■ **GIVEN RECORDS**:
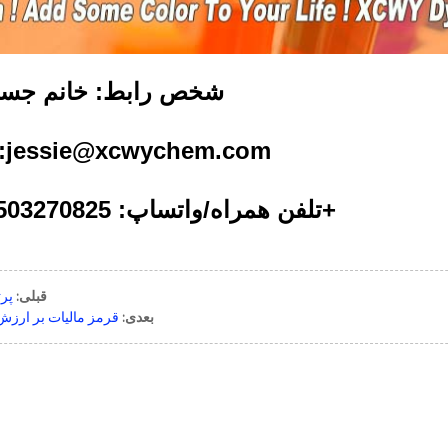
شخص رابط: خانم جس
l:jessie@xcwychem.com
تلفن همراه/واتساپ: 13503270825-86+
قبلی:
پرت
بعدی:
قرمز مالیات بر ارزش ا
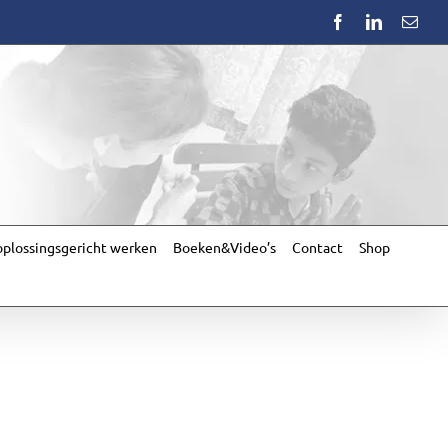
Facebook
LinkedIn
Emai
plossingsgericht werken
Boeken&Video’s
Contact
Shop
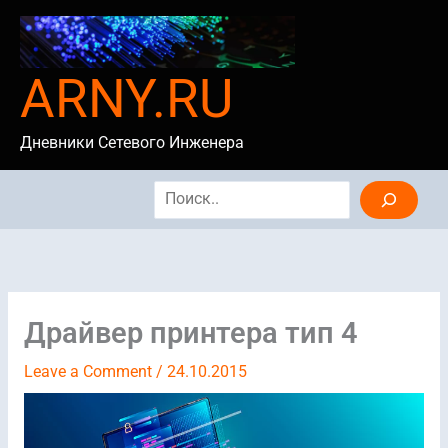
Skip
to
content
ARNY.RU
Дневники Сетевого Инженера
Search
Драйвер принтера тип 4
Leave a Comment
/
24.10.2015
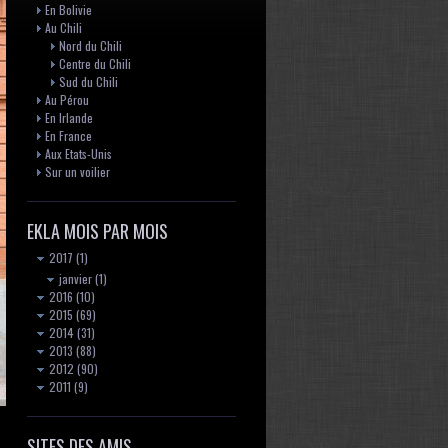
En Bolivie
Au Chili
Nord du Chili
Centre du Chili
Sud du Chili
Au Pérou
En Irlande
En France
Aux Etats-Unis
Sur un voilier
EKLA MOIS PAR MOIS
2017
(1)
janvier
(1)
2016
(10)
2015
(69)
2014
(31)
2013
(88)
2012
(90)
2011
(9)
SITES DES AMIS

■ **TASK REQUIREMENTS**:
Where a line above holds the string "Chili", show that line.

■ **WRITTEN SOLUTION**:
Au Chili
Nord du Chili
Centre du Chili
Sud du Chili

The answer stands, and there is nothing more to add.